CREATE TABLE `bitstrings` (
`x` int(11) NOT NULL COMMENT 'roughly +/- 10^6 range',
`z` int(11) NOT NULL COMMENT 'roughly +/- 10^6 range',
`type` smallint(6) NOT NULL COMMENT 'range: 1-4096',
`offset` smallint(6) NOT NULL COMMENT 'range: 1-65535',
`bitstring` blob NOT NULL COMMENT 'binary data len: 1-8192'
) ENGINE=MyISAM DEFAULT CHARSET=utf-8;
--
-- Dumping data for table `bitstrings`
--
INSERT INTO `bitstrings` (`x`, `z`, `type`, `offset`, `bitstring`) VALUES
(0, 0, 1, 0, 0x52),
(0, 0, 2, 1878, 0x52);
해결책
Two things
- Since range of x and z are +/- 1000000, use
meduimint
(Range of meduimint is +/- 8388608) - Since ranges of offset and type is 1-65535, use
smallint unsigned
Make these chnages
CREATE TABLE `bitstrings` (
`x` meduimint(11) NOT NULL COMMENT 'roughly +/- 10^6 range',
`z` meduimint(11) NOT NULL COMMENT 'roughly +/- 10^6 range',
`type` smallint(6) UNSIGNED NOT NULL COMMENT 'range: 1-4096',
`offset` smallint(6) UNSIGNED NOT NULL COMMENT 'range: 1-65535',
`bitstring` blob NOT NULL COMMENT 'binary data len: 1-8192'
) ENGINE=MyISAM DEFAULT CHARSET=utf-8;
When it comes to indexes, you may have a choice
CHOICE #1 : Use a primary key of ID
Setup the table like this
CREATE TABLE `bitstrings` (
`id` int unsigned not null auto_incrmenet,
`x` meduimint(11) NOT NULL COMMENT 'roughly +/- 10^6 range',
`z` meduimint(11) NOT NULL COMMENT 'roughly +/- 10^6 range',
`type` smallint(6) UNSIGNED NOT NULL COMMENT 'range: 1-4096',
`offset` smallint(6) UNSIGNED NOT NULL COMMENT 'range: 1-65535',
`bitstring` blob NOT NULL COMMENT 'binary data len: 1-8192',
primary key (id),
key xztype (x,z,type)
) ENGINE=MyISAM DEFAULT CHARSET=utf-8;
This could allow you to query using x and z, while retrieving all ids to have a quick reference back to the row:
SELECT id FROM bitstrings WHERE x=0 and z=0;
If you ever have to retrieve the data for a given id, you could select it as
SELECT * FROM bitstrings WHERE id = 12;
This will retrieve the specific info for whatever x, z and type are there.

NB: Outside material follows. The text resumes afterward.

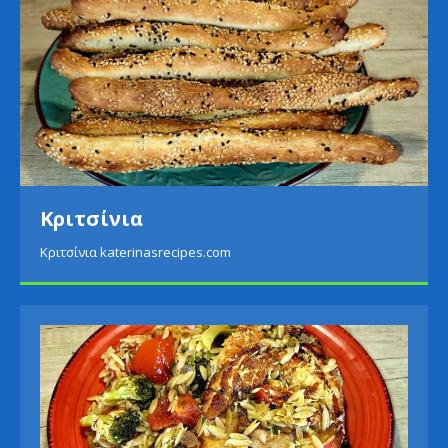
Κριτσίνια
Κριτσίνια katerinasrecipes.com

CHOICE #2 : Use x,z,type as the PRIMARY KEY
Run this query
SELECT COUNT(1) rcount,x,z,type FROM bitstrings GROUP BY x,z,type HAVING COUNT(1) > 1;
If this query comes back with no rows at all, this can be your primary key
CREATE TABLE `bitstrings` (
`x` meduimint(11) NOT NULL COMMENT 'roughly +/- 10^6 range',
`z` meduimint(11) NOT NULL COMMENT 'roughly +/- 10^6 range',
`type` smallint(6) UNSIGNED NOT NULL COMMENT 'range: 1-4096',
`offset` smallint(6) UNSIGNED NOT NULL COMMENT 'range: 1-65535',
`bitstring` blob NOT NULL COMMENT 'binary data len: 1-8192',
primary key (x,z,type)
) ENGINE=MyISAM DEFAULT CHARSET=utf-8;
CONCLUSION
Since all queries are based on mainly on x and z, either choice would be OK
- The first choice would yield a bigger .MYI file, but two ways to gather data (grouped by x,z or granularly by id).
- The second choice only gathers by x and z but a smaller .MYI file.
다른 팁
One alternative may be to combine X and Z into one value. This would limit you to queries that only exacly match one row, so it may not be suitable for you.
SELECT `type`, `offset`, `bitstring` WHERE `xz` = 250 + (800 * 1000000);
This will also put a pretty hard limit on your maximum size of your grid (million x million in my example) and you'd need a bigger type than mediumint.
Unlikely to be worth the trouble, but it could save a few bytes and cycles here and there.
Is (x,y,type) unique? (If not, then the proposed PK will not work.)
- Use InnoDB to get the PK "clustered".
- Use PARTITION to get a hint of two clustered indexes.
- PK(x,z,...) PARTITION by RANGE(z) --yes, specifically the second field
- If you need the AUTO_INCREMENT id, then also have INDEX(id) -- that is sufficient to support auto-inc. (More generally, any index starting with id.)
Depending on the properties of x and z, this may be better: PK(z,x,...), RANGE(x).